Furthermore, “My dad loved it, he loved the depiction of himself by Richard [Milanesi], who’s an ex-Marine and super-handsome. My one brother is like, ‘Why did you make me so angry?’ And I was like, ‘Well, I didn’t quite make you as angry as you are.’ But ultimately, these are characters inspired by, not necessarily exactly like [their real-life counterparts]. My one sister-in-law said, ‘Oh, my gosh, you really think well of me. The woman you cast is so beautiful.’
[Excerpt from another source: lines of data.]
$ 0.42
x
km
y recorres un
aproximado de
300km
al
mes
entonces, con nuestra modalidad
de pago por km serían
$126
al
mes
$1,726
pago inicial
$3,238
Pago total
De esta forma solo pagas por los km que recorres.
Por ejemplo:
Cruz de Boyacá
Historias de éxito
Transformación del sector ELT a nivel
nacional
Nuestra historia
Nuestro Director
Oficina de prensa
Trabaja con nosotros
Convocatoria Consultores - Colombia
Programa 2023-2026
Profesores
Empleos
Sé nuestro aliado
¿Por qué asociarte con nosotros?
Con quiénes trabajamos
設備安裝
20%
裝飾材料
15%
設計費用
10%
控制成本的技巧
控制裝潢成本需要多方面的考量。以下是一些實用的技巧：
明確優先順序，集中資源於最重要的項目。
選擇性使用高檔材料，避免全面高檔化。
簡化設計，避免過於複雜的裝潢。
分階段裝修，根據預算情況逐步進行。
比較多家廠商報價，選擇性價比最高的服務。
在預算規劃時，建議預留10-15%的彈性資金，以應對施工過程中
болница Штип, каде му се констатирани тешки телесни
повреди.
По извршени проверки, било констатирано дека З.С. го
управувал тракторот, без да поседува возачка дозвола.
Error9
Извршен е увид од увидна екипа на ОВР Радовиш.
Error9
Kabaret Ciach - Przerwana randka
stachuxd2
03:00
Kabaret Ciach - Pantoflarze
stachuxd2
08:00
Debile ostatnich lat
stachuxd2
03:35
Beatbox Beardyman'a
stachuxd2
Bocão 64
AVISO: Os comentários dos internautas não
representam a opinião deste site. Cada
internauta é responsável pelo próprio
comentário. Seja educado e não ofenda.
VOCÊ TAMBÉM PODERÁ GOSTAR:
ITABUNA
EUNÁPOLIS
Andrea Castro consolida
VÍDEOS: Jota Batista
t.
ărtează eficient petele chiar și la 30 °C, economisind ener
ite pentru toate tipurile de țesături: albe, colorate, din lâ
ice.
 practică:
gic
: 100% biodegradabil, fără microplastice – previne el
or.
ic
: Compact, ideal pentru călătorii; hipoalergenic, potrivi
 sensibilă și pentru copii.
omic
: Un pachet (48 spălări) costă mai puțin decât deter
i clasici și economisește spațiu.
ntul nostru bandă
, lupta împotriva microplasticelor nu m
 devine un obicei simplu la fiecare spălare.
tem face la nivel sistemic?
“Writers always write about things close to us, so that’s always an interesting journey, when people see themselves on screen the way you’ve recreated them. But what I was really recreating was the dynamic of my family at the holidays, which is not Hallmark,” Palermo laughs.
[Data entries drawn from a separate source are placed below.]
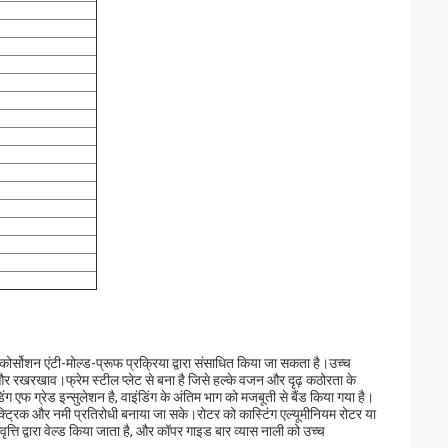
ोर्सोशन एंटी-मोल्ड-प्रूफ प्रक्रिया द्वारा संसाधित किया जा सकता है।उच्च
 रखरखाव।फ्रेम स्टील प्लेट से बना है जिसे हल्के वजन और दृढ़ कठोरता के
ग एफ ग्रेड इन्सुलेशन है, वाइंडिंग के अंतिम भाग को मजबूती से बैंड किया गया है।
्ट्रिक और नमी प्रतिरोधी बनाया जा सके।रोटर को कास्टिंग एल्यूमीनियम रोटर या
ति द्वारा वेल्ड किया जाता है, और कॉपर गाइड बार व्यास नाली को उच्च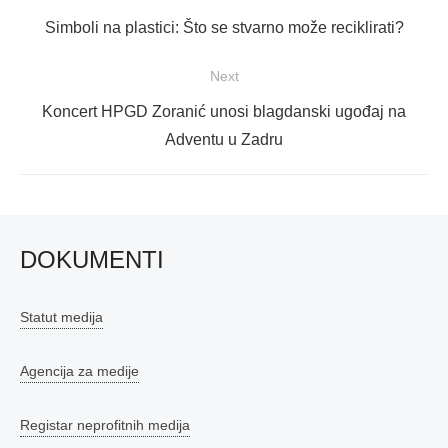
objava
Previous
Simboli na plastici: Što se stvarno može reciklirati?
post:
Next
Next
Koncert HPGD Zoranić unosi blagdanski ugođaj na
post:
Adventu u Zadru
DOKUMENTI
Statut medija
Agencija za medije
Registar neprofitnih medija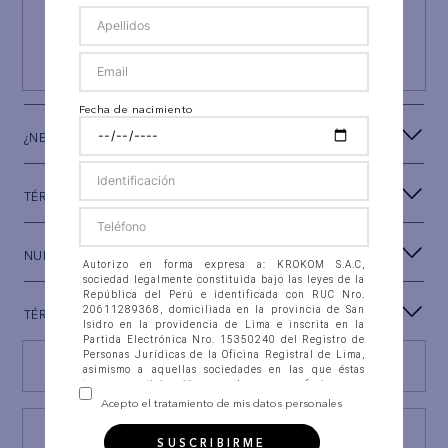
Y RECIBE UN REGALO ESPECIAL
SUSCRIBIRSE
Fecha de nacimiento
¿NECESITAS AYUDA?
TÉRMINOS Y CONDICIONES
NUESTRA MARCA
Autorizo en forma expresa a: KROKOM S.A.C,
sociedad legalmente constituida bajo las leyes de la
República del Perú e identificada con RUC Nro.
20611289368, domiciliada en la provincia de San
TÉRMINOS LEGALES
Isidro en la providencia de Lima e inscrita en la
Partida Electrónica Nro. 15350240 del Registro de
Personas Jurídicas de la Oficina Registral de Lima,
Encuentra tu tienda
asimismo a aquellas sociedades en las que éstas
tengan participación, con las que se fusionen o
integren (en adelante “la Compañía”), para que
Acepto el tratamiento de mis datos personales
recolecten, almacenen en banco de datos
automatizados, así como en ficheros físicos, accedan,
Consulta estado Reclamación
SUSCRIBIRME
intercambien, consulten, soliciten, suministren,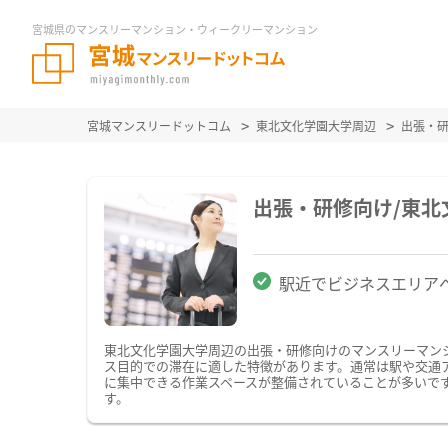
宮城県のマンスリーマンション・ウィークリーマンション
宮城マンスリードットコム
東北文化学園大学周辺
出張・
出張・研修向け/東
駅近でビジネスエリア
東北文化学園大学周辺の出張・研修向けのマンスリーマン
ス目的での滞在に適した特徴があります。通常は駅や交通ア
に集中できる作業スペースが整備されていることが多いで
す。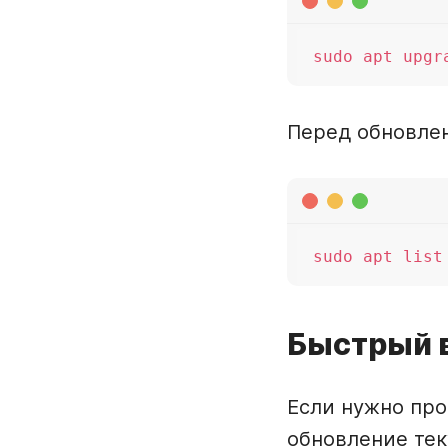
Перед обновлен
Быстрый 
Если нужно про
обновление тек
“It’s very chaotic. And I feel like that’s the case for a lot of families nowadays, that it doesn’t feel all cozy and warm necessarily at the holidays, with everybody’s different political beliefs. We do lean into that in the show a little bit. As much as we want to create an idyllic Norman Rockwell situation, families just don’t roll like that.”
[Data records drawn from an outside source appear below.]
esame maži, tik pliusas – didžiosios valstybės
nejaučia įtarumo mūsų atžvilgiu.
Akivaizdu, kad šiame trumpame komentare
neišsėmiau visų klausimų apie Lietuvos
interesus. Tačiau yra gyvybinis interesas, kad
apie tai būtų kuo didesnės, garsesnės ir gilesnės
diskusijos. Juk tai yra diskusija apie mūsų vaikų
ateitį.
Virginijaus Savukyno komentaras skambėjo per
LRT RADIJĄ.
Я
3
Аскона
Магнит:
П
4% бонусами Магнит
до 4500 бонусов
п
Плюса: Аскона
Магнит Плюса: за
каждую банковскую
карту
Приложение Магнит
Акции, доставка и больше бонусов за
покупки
Speaking of rolling, Palermo went out to Las Vegas and, with one of her fellow producers, shot the drive back to California. For the most part, “We shot everything in and around L.A. and, believe it or not, Santa Clarita looks very much like Henderson, Nevada. I have a feeling that Santa Clarita was developed by the same development company that developed the place that my parents live in Henderson, because it looked almost identical.

“We filmed the drive back, so that we could use that as our composite shots in the windows, because I wanted that to be very authentic. That’s a very specific look, that drive, between leaving Las Vegas and then the desert and then coming into Fontana/Upland [in California], that drive that I wanted to capture the reality of. So, we had this very funny drive, where I was holding one jib out the window, and [the other producer] was holding one in the front window, and the other one out her passenger window, trying to get all of the footage that we would need.”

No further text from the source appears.